Trata-se de um verdadeiro ónus de alegação e motivação do recurso, devendo o recorrente formular com rigor o que pede ao tribunal.
São as conclusões que irão habilitar o tribunal superior a conhecer dos motivos que levam o recorrente a discordar da decisão recorrida, quer no campo dos factos quer no plano do direito.
Ora, as conclusões destinam-se a resumir essas razões que servem de fundamento ao pedido, não podendo confundir-se com o próprio pedido pois destinam-se a permitir que o tribunal conhecer, de forma imediata e resumida, qual o âmbito do recurso e os seus fundamentos.
E, sendo o âmbito do recurso delimitado pelas conclusões do recurso (art. 412°, n.º 1 CPP), às quais o tribunal se deve restringir (AC. STJ de 9.12.98, BMJ 482°,68), não basta que na motivação se indique, de forma genérica, a pretensão do recorrente pois a lei impõe a indicação especificada de fundamentos do recurso, nas conclusões, para que o tribunal conheça, com precisão, as razões da discordância em relação à decisão recorrida.
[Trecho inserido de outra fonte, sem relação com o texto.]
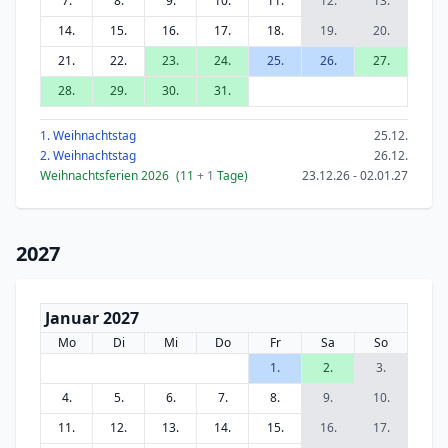
7.
8.
9.
10.
11.
12.
13.
14.
15.
16.
17.
18.
19.
20.
21.
22.
23.
24.
25.
26.
27.
28.
29.
30.
31.
1. Weihnachtstag
25.12.
2. Weihnachtstag
26.12.
Weihnachtsferien 2026
(11
+ 1
Tage)
23.12.26 - 02.01.27
2027
Januar 2027
Mo
Di
Mi
Do
Fr
Sa
So
1.
2.
3.
4.
5.
6.
7.
8.
9.
10.
11.
12.
13.
14.
15.
16.
17.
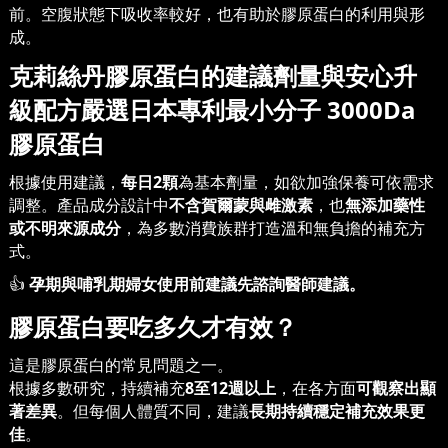
前。空腹狀態下吸收率較好，也有助於膠原蛋白的利用與形
成。
克莉絲丹膠原蛋白的建議劑量與安心升
級配方嚴選日本專利最小分子 3000Da
膠原蛋白
根據使用建議，
每日
2
顆
為基本劑量，如欲加強保養可依需求
調整。產品成分設計中
不含賀爾蒙與雌激素
，也
無添加藥性
或不明來源成分
，為多數消費族群打造溫和無負擔的補充方
式。
👍
孕期與哺乳期婦女使用前建議先諮詢醫師建議。
膠原蛋白要吃多久才有效？
這是膠原蛋白的常見問題之一。
根據多數研究，持續補充
8
至
12
週以上
，在各方面
可觀察出顯
著差異
。但每個人體質不同，建議
長期持續穩定補充效果更
佳
。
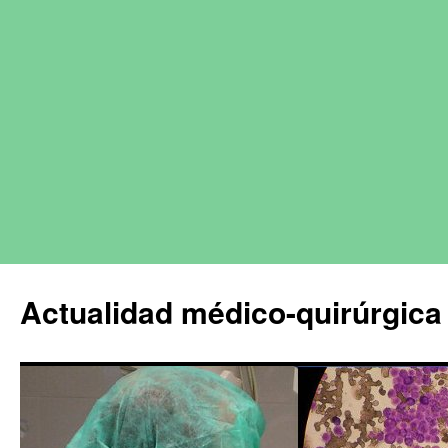
Actualidad médico-quirúrgica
Essa definição compete exclusivamente ao recorrente e tem a finalidade útil e garantística de permitir que não existam dúvidas de interpretação acerca dos motivos que levam o recorrente a impugnar a decisão, o que poderia acontecer perante a mera leitura das alegações, por natureza mais desenvolvidas, definindo-se claramente quais os fundamentos de facto e/ou de direito, já que é através das conclusões que se conhece o objecto do recurso.
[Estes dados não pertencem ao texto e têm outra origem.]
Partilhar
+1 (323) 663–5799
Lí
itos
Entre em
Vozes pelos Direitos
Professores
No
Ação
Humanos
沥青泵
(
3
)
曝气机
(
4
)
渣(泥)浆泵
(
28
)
Neste sentido se pronunciaram, entre outros, os Ac. STJ 21/04/93, 19/04/94, 09/11/94, C.J, do STJ, tomos 2°, 2° e 3° dos anos respectivos, p. 206,189,245.
Como se viu, a lei exige conclusões em que o recorrente sintetize os fundamentos e diga o que pretenda que o juiz decida, certamente porque são elas que delimitam o objecto do recurso.
Não pode o tribunal seleccionar as questões segundo o seu livre arbítrio nem procurar encontrar no meio das alegações, por vezes extensas e pouco inteligíveis, o que lhe pareça ser uma conclusão.
As conclusões nada têm de inútil ou de meramente formal.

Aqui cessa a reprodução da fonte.